If you know what the antiderivative must look like, take a guess and then modify it. It's not a bad strategy given that ALL antiderivative rules come from differentiation.

[Maz]

thanky ou- can i ask one more question please?
how do you find the anti-derriative for (3x+2)^4?
because the rule- (ax+b)^n+1 / a(n+1) +c    isn't working on it... and how do you know when to use
this rule or another as (3x+2)^4 is in the same form as (ax+b)^n+1
the answer is 1/12*(3x+2)^4...i know the answer is right because i have checked with a few calculators and its the answer in
my textbook

[cosine]

thanky ou- can i ask one more question please?
how do you find the anti-derriative for (3x+2)^4?
because the rule- (ax+b)^n+1 / a(n+1) +c    isn't working on it... and how do you know when to use
this rule or another as (3x+2)^4 is in the same form as (ax+b)^n+1
the answer is 1/12*(3x+2)^4...i know the answer is right because i have checked with a few calculators and its the answer in
my textbook

Why won't the rule work? Remember:

So a = 3, b = 2 and n = 4

Plug these into your formula to yield:

[Maz]

because thats the wrong answer...the answer is
1/12 (3x+2)^4 and i know that answer is right because I've checked with a couple of calculators
and thats the answer in my textbook

[lzxnl]

because thats the wrong answer...the answer is
1/12 (3x+2)^4 and i know that answer is right because I've checked with a couple of calculators
and thats the answer in my textbook

If that's the right answer, you've most likely typed the question wrong. Your function is an antiderivative of (3x+2) cubed, not to the fourth power.

[Adequace]

Can someone help me with the attached? I'm stuck on what to do after my last line, I tried doing solving it from there in another book and my answer was ab/(c-a) when the answer is ab/(a-b-c).

Thanks.

Edit: My working http://imgur.com/1LtnZaG

[keltingmeith]

Can someone help me with the attached?
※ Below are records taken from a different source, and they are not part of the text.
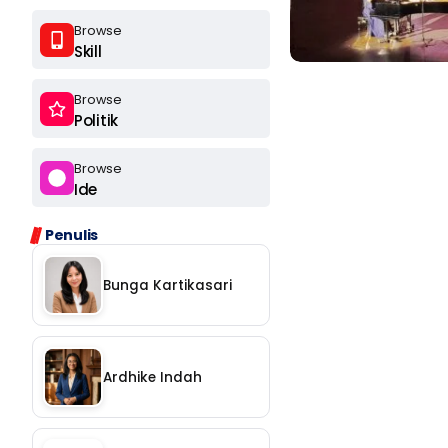
Browse
Skill
Browse
Politik
Browse
Ide
Ikuti
Penulis
Ikuti
Bunga Kartikasari
Langganan
Ardhike Indah
Chat
Ikuti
I'm stuck on what to do after my last line, I tried doing solving it from there in another book and my answer was ab/(c-a) when the answer is ab/(a-b-c).

Thanks.

Sure. Where's the attached?

[Adequace]

Sure. Where's the attached?

Oh whoops. I reattached it to my original post, the picture of my working is too big apparently though.

[Maz]

haha- i looked at the answer to a different one- so sorry...thankyou btw

[bills]

Two questions:
1. Find the inverse function of the following:
f: R \ {3} -> R, f(x) = 1/(x-3) + 1
My answer was f^-1: R \ {1} -> R, f^-1(x) = 1/(x-1) + 3, but apparently the answer is f^-1: R \ {1} -> R, f^-1(x) = 3/(x-1) + 2. Is the book wrong?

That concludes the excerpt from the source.